Em criança fui muitas vezes a Elvas, terra de "contrabandista de amor e saudade", e foi bom ver como a cidade evoluí. O imponente aqueduto foi o cenário perfeito para a foto.
Sem mais demoras, fui para o Parque Natural de São Mamede. A terra branca tornou-se escura e a paisagem mudou depois de Alegre. O pinheiro, o carvalho e o castanheiro dominam a paisagem do ponto mais alto do sul de Portugal. Do alto de S.Mamede vi Portalegre e o Marvão, o destino seguinte.

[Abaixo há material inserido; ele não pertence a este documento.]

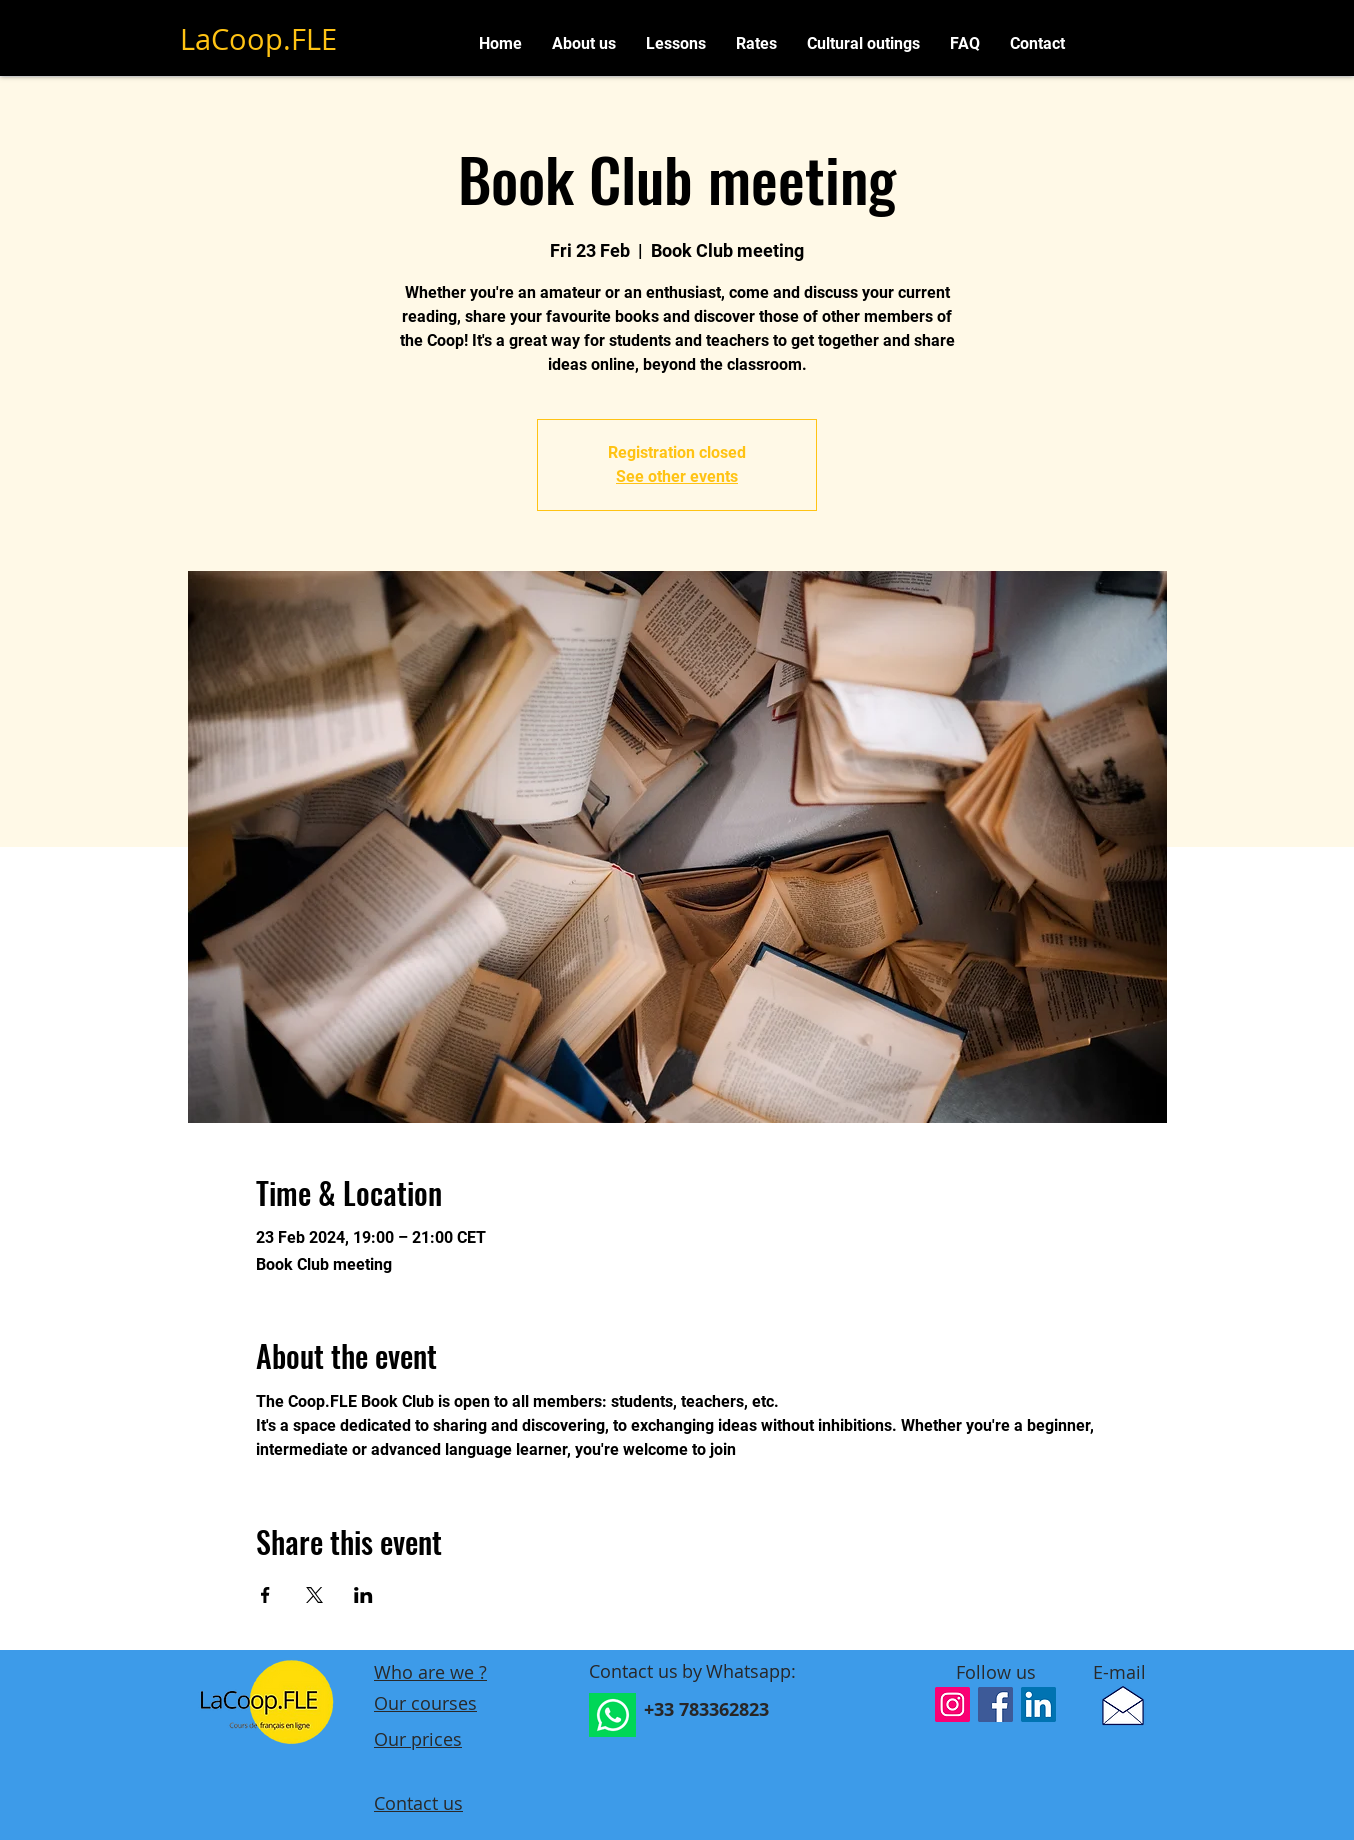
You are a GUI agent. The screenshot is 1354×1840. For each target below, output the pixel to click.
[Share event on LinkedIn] (363, 1595)
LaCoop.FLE (258, 39)
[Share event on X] (314, 1595)
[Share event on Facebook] (265, 1595)
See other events (677, 476)
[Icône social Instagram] (952, 1704)
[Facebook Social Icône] (995, 1704)
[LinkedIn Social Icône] (1038, 1704)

Mas a grande supresa veio na estrada de Marvão para o Chão da Velha, passando por Nisa, como é obvio. Em vez de seguir por Castelo de Vide e a judiaria, fiz-me ao caminho por uma estrada de gado.

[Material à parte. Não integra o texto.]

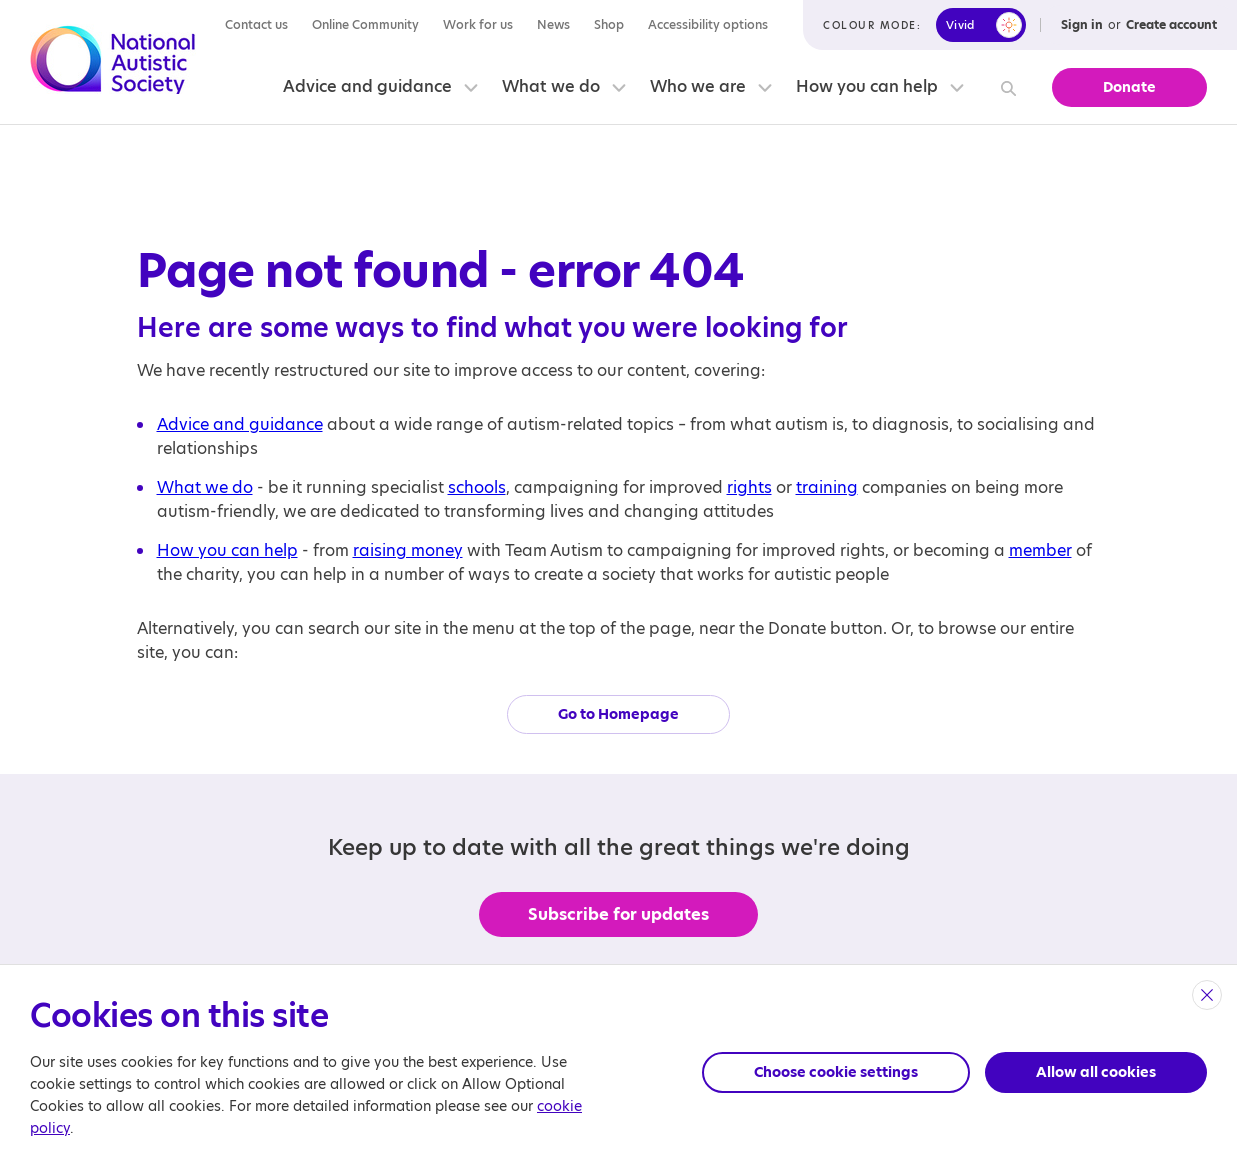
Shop (609, 24)
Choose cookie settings (836, 1072)
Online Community (365, 24)
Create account (1171, 24)
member (1040, 550)
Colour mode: (872, 25)
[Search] (1005, 87)
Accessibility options (708, 24)
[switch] (981, 25)
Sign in (1082, 24)
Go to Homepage (618, 714)
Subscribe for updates (618, 914)
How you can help (867, 86)
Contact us (256, 24)
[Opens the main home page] (113, 63)
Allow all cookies (1096, 1072)
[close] (1207, 995)
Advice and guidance (367, 86)
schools (477, 487)
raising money (408, 550)
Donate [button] (1129, 87)
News (553, 24)
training (827, 487)
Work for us (478, 24)
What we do (551, 86)
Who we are (698, 86)
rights (749, 487)
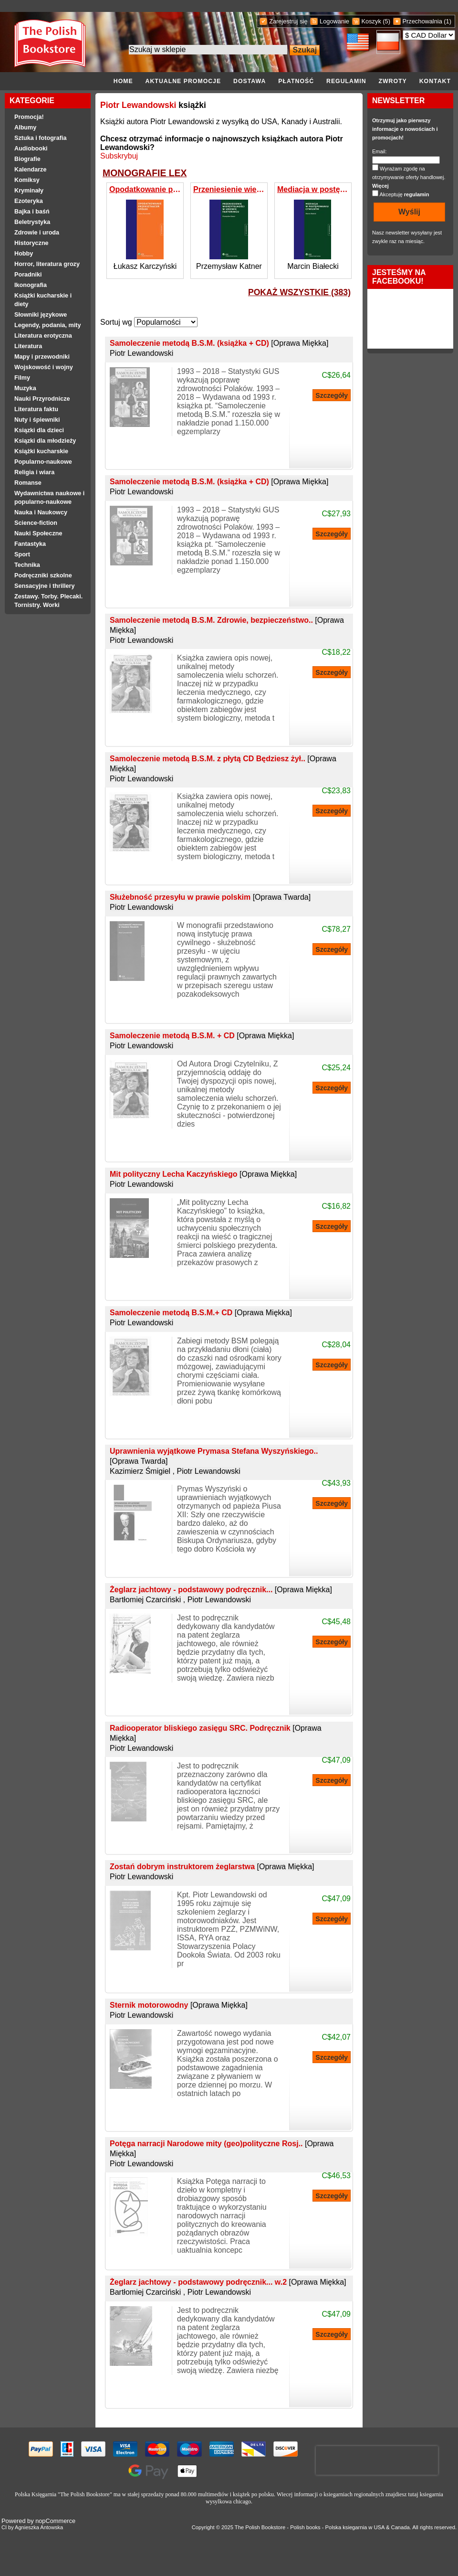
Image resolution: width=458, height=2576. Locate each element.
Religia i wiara (34, 472)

O sol estava a desaparecer no horizonte e pude ver centenas de aves, cavalos, um boi que me impunha muito respeito - e, quando o ultrapassei, percebi que o pobre animal tinha apenas medo de mim - e dois veados. Um bebé e outro ainda jovem mas de grande porte.
Senti-me agradecido e não consegui evitar uma lágrima a escorrer pelo rosto.
Não tirei foto; não cosegui. Está gravado na memória.

quinta-feira, 23 de maio de 2019

14.5.19 | 21.5.19 Road to Terra do Café

Doce!
Esta é a melhor palavra para descrever a ilha de São Tomé, lá no meio do Atlântico, com uma pontinha sobre a linha do Equador. Doce! Assim mesmo com um ponto de exclamação – logo eu que não sou nada de exclamações, nem na vida nem no género literário porque dá a ideia que se fala aos berros ou que nos espantamos com o nosso próprio pensamento -, porque S.Tomé é um pasmo de boa onda.
Doce na palavra das crianças, aos milhares desde a Cidade, às Roças ou às praias que, com um sorriso infinito e cheio de bondade, desejam apenas um miminho: pode ser um rebuçado, pode ser um beijinho ou um five. São crianças ternurentas que se tornam adultos dóceis, educados, que pedem licença antes de falar, que abrem as portas de casa e dos corações.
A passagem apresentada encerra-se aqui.